Start of Excerpted records

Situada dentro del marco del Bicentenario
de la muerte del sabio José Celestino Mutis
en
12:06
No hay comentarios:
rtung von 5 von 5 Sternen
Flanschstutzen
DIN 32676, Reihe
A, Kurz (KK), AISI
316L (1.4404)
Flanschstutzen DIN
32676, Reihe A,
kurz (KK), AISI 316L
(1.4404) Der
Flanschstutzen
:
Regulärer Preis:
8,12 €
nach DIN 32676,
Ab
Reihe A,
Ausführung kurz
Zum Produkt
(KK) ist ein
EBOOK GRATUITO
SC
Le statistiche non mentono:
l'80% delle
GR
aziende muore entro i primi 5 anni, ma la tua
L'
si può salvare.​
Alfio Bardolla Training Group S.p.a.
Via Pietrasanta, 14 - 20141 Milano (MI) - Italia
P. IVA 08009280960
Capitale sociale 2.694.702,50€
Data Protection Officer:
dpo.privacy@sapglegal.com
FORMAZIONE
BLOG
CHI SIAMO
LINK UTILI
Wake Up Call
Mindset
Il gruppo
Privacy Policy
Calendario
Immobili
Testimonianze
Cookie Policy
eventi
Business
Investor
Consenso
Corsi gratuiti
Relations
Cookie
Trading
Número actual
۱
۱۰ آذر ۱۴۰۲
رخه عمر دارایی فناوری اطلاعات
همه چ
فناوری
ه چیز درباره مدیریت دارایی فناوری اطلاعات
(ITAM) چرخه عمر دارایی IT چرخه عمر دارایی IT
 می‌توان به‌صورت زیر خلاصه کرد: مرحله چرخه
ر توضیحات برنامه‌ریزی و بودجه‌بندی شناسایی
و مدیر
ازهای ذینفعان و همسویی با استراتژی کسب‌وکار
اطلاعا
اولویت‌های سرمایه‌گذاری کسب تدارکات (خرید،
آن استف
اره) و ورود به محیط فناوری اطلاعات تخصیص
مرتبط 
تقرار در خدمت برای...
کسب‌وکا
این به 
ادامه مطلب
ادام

End of Excerpted records

- **Task instructions**
Could the data above be returned exactly as it stands?

- **Completed exercise**
Situada dentro del marco del Bicentenario
de la muerte del sabio José Celestino Mutis
en
12:06
No hay comentarios:
rtung von 5 von 5 Sternen
Flanschstutzen
DIN 32676, Reihe
A, Kurz (KK), AISI
316L (1.4404)
Flanschstutzen DIN
32676, Reihe A,
kurz (KK), AISI 316L
(1.4404) Der
Flanschstutzen
:
Regulärer Preis:
8,12 €
nach DIN 32676,
Ab
Reihe A,
Ausführung kurz
Zum Produkt
(KK) ist ein
EBOOK GRATUITO
SC
Le statistiche non mentono:
l'80% delle
GR
aziende muore entro i primi 5 anni, ma la tua
L'
si può salvare.​
Alfio Bardolla Training Group S.p.a.
Via Pietrasanta, 14 - 20141 Milano (MI) - Italia
P. IVA 08009280960
Capitale sociale 2.694.702,50€
Data Protection Officer:
dpo.privacy@sapglegal.com
FORMAZIONE
BLOG
CHI SIAMO
LINK UTILI
Wake Up Call
Mindset
Il gruppo
Privacy Policy
Calendario
Immobili
Testimonianze
Cookie Policy
eventi
Business
Investor
Consenso
Corsi gratuiti
Relations
Cookie
Trading
Número actual
۱
۱۰ آذر ۱۴۰۲
رخه عمر دارایی فناوری اطلاعات
همه چ
فناوری
ه چیز درباره مدیریت دارایی فناوری اطلاعات
(ITAM) چرخه عمر دارایی IT چرخه عمر دارایی IT
 می‌توان به‌صورت زیر خلاصه کرد: مرحله چرخه
ر توضیحات برنامه‌ریزی و بودجه‌بندی شناسایی
و مدیر
ازهای ذینفعان و همسویی با استراتژی کسب‌وکار
اطلاعا
اولویت‌های سرمایه‌گذاری کسب تدارکات (خرید،
آن استف
اره) و ورود به محیط فناوری اطلاعات تخصیص
مرتبط 
تقرار در خدمت برای...
کسب‌وکا
این به 
ادامه مطلب
ادام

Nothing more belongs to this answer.